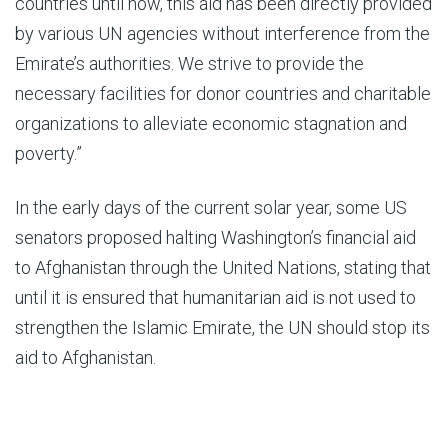
countries until now, this aid has been directly provided
by various UN agencies without interference from the
Emirate’s authorities. We strive to provide the
necessary facilities for donor countries and charitable
organizations to alleviate economic stagnation and
poverty.”
In the early days of the current solar year, some US
senators proposed halting Washington’s financial aid
to Afghanistan through the United Nations, stating that
until it is ensured that humanitarian aid is not used to
strengthen the Islamic Emirate, the UN should stop its
aid to Afghanistan.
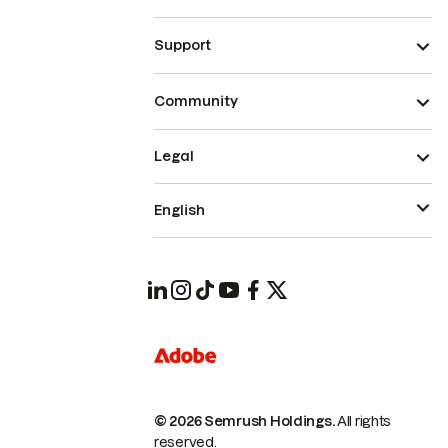
Support
Community
Legal
English
© 2026 Semrush Holdings.
All rights
reserved.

---+---

**Work task:** Lines containing the word "until": how many are there in the data above? Reply with only that number.

**Reply:** 2